Georgia Supreme Court to Decide Fate of State's Death Penalty
NewsMax.com Wires
Monday, Jan. 22, 2001
The Georgia Supreme Court late last year called the use of the electric chair for executions "a troubling moral and legal issue" and indicated it might confront the matter if presented with "sufficient" evidence.
On Monday, the court will get such a case.
In the death penalty appeal of Daniel Colwell, who shot to death an Ellaville couple in a shopping center parking lot in 1996, the state's highest court will be presented with a voluminous record documenting death by electrocution.
Included will be autopsy results following 23 Georgia executions, post-electrocution photos and a harrowing audiotape recording of a Georgia prison official's observations as he witnessed a botched execution in 1984.
"The evolving standards of decency in Georgia require us to put aside the electric chair as a means of execution," says Michael Mears, a lawyer for Colwell.
In court motions, state Attorney General Thurbert Baker is urging the court to turn down the challenge. His motions contend Mears failed to properly introduce evidence in pretrial hearings to challenge the state's use of the chair.
The Supreme Court will hear arguments on the issue less than two weeks after Fulton County Superior Judge Wendy Shoob declared the chair unconstitutional. Shoob said electrocution violates the Eighth Amendment's protections against cruel and unusual punishment and involves "physical violence indicative of inhumanity."
But Shoob's order, entered in the case against Timothy Dawson, accused of killing three men in the Atlanta Hilton & Towers in October 1998, applies only to her courtroom.
Colwell's case affects all 126 men and one woman currently on Georgia's death row.
Last year, the General Assembly abolished the electric chair for crimes committed after May 1, 2000, requiring the state to switch to lethal injection. But legislators worried about court challenges to death sentences already imposed and disinclined to apply a law retroactively retained the chair for those already on death row.
Still, the General Assembly added a caveat: If the U.S. Supreme Court or Georgia Supreme Court ever finds the chair unconstitutional, lethal injection would be used for the 127 people currently on death row.
In her order, Shoob recounted witness accounts of electric chair executions nationwide that resulted in lingering death or body mutilation. And she made note of Alpha Otis Stephens' execution in 1984, which required two two-minute jolts of 2,080 volts of electricity to kill him.
The Department of Corrections tapes a prison official's commentary as he witnesses an execution. In the Stephens recording, the official reported: "There was one small jerk from the condemned at the time the execution was executed." He added that after one minute had elapsed, Stephens "appears to be relaxing a little bit more now." But as the electrocution wound down, Stephens was "still moving his head."

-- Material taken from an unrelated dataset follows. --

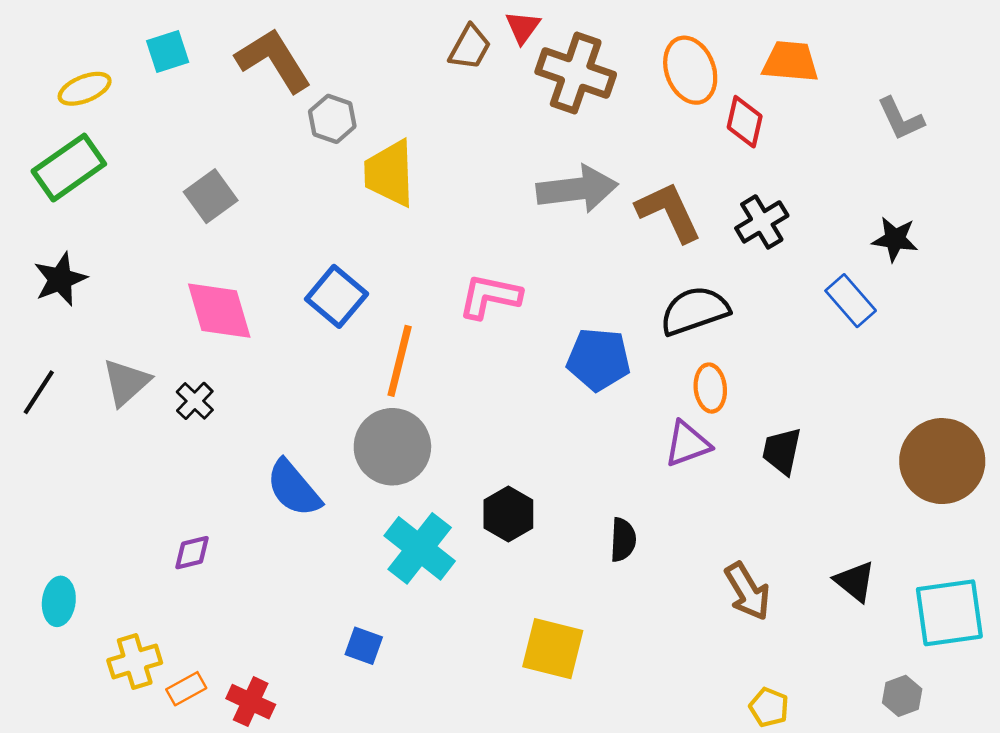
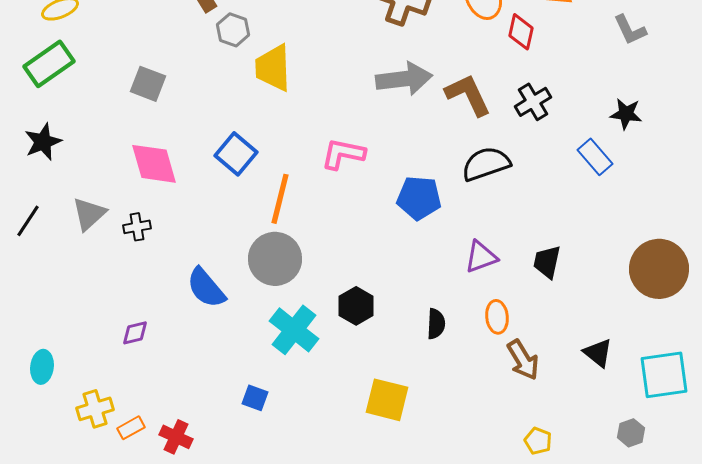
gray square: (211, 196) -> (148, 84), turned -33
orange ellipse: (710, 388) -> (497, 317), moved
black cross: (195, 401) -> (137, 227), turned 36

After the process was finished, doctors waited five minutes to allow the body to cool down before checking vital signs. During the first two minutes, Stephens did not move. But then the observer reported, "He is moving his head slightly. ... From my vantage point, I do detect, or it seems to be, that he is breathing."
When two physicians checked Stephens' vital signs, they determined he was still alive. The execution was then repeated, and Stephens gave "one big jerk" as the process started again. But halfway into it, the observer noted, "He is still at this time moving his head from side to side and appears to be breathing."
After the second two-minute jolt of electricity was administered, a prison official was overhead saying, "You're going to have to check those sponges and connectors. They don't appear to be connected right."
Five minutes later, Stephens was finally pronounced dead.
Thomas West, a lawyer who won the recent ruling from Shoob, said such evidence calls for abolition of the chair. "It clearly goes beyond extinguishing life and gets into the realm of torture, disfiguration of the human body and prolonged suffering," he said. "Using electricity for execution is barbaric."